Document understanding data
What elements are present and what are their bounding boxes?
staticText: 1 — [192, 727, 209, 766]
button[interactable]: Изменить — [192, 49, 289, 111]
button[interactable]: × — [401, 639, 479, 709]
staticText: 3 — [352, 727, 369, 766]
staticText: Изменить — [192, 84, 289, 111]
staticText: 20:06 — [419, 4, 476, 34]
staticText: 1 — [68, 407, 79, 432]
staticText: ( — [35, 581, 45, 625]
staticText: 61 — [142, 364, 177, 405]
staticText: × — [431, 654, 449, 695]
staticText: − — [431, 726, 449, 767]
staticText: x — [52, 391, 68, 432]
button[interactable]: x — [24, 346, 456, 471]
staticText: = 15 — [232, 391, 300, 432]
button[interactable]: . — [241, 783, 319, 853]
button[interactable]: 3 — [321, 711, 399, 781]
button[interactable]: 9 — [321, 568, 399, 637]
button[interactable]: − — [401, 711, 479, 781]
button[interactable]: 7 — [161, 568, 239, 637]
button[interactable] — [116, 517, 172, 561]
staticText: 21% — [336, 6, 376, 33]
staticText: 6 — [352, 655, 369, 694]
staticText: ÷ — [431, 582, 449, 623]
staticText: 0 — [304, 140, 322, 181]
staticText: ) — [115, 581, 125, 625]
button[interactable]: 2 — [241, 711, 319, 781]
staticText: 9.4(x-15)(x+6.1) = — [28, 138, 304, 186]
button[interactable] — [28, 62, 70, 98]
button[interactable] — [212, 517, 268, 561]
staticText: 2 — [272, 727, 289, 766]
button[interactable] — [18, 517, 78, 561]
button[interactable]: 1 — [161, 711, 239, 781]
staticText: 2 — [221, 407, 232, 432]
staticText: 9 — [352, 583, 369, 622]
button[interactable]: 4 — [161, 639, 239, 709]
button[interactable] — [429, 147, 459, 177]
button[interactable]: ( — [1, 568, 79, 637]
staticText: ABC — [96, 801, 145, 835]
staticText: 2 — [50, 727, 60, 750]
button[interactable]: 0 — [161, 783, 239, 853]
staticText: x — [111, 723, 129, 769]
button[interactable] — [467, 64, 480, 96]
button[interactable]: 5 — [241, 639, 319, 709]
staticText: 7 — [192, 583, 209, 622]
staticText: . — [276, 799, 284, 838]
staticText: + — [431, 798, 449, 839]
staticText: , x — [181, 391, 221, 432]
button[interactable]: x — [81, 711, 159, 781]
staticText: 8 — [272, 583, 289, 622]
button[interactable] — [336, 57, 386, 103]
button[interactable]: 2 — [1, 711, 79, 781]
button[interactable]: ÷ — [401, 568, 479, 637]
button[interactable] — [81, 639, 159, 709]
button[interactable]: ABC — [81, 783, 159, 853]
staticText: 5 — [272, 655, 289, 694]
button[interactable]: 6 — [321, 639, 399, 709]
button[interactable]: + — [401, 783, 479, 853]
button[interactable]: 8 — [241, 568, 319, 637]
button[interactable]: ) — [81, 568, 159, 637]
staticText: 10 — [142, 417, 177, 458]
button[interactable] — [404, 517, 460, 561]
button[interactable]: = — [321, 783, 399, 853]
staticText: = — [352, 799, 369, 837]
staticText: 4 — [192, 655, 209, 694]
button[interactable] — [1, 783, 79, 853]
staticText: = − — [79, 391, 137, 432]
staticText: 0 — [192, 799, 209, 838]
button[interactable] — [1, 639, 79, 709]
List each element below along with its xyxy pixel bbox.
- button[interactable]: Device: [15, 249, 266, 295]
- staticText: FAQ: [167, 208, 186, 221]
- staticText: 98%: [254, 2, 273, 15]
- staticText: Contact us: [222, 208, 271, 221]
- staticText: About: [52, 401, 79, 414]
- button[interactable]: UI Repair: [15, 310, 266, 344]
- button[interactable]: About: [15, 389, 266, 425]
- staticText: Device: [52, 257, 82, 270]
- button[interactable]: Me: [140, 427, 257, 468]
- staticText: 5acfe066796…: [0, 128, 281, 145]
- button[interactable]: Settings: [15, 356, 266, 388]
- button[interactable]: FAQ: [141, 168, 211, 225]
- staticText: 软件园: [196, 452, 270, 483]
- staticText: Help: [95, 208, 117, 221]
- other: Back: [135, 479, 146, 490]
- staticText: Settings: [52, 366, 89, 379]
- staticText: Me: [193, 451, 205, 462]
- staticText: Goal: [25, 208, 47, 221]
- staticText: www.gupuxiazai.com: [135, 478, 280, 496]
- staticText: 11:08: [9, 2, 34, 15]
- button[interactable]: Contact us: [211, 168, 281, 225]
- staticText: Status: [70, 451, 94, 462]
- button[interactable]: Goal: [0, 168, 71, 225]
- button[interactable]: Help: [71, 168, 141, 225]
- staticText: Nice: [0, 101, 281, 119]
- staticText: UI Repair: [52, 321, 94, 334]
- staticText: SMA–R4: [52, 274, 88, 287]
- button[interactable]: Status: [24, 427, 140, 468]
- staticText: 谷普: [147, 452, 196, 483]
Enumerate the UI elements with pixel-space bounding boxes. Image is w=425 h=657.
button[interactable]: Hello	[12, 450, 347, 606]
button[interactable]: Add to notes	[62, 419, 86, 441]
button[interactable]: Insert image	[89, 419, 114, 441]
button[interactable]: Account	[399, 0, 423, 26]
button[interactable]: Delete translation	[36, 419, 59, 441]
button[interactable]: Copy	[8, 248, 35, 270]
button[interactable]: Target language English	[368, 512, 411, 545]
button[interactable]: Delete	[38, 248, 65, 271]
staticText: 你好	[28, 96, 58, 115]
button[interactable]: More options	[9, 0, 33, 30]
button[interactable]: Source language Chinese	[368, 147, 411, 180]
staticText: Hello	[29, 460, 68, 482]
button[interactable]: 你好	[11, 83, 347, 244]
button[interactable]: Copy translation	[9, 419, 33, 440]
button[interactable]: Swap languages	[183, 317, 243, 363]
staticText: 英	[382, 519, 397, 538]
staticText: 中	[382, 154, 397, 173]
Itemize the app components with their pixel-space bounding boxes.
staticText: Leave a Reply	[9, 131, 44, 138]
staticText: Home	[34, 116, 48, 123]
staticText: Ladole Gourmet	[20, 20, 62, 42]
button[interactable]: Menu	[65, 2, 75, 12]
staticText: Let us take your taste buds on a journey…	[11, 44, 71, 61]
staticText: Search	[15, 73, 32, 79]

--

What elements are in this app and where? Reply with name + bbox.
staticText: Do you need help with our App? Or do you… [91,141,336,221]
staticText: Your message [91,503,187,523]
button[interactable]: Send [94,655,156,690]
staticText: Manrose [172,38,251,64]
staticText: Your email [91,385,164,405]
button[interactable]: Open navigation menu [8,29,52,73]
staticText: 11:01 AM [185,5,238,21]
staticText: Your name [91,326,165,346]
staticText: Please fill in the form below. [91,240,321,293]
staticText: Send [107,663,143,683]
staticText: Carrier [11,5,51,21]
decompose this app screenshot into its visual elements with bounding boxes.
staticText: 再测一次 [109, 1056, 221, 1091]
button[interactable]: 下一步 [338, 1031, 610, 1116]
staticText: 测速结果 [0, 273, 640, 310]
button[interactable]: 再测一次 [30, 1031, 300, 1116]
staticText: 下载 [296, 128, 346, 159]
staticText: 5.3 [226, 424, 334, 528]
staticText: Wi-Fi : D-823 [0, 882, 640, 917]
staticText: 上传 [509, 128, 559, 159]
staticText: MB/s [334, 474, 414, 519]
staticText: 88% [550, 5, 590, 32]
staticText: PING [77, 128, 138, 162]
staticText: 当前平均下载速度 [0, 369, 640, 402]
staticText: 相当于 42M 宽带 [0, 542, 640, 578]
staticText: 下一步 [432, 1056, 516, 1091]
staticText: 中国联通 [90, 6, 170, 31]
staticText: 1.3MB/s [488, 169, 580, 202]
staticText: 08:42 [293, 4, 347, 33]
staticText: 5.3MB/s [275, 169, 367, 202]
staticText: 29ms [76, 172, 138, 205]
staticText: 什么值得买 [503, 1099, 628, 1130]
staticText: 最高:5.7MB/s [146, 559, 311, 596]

Problem requirements. Copy out, in full, each line above that has the word "Device" in it.

Answer section.
- button[interactable]: Device: [15, 249, 266, 295]
- staticText: Device: [52, 257, 82, 270]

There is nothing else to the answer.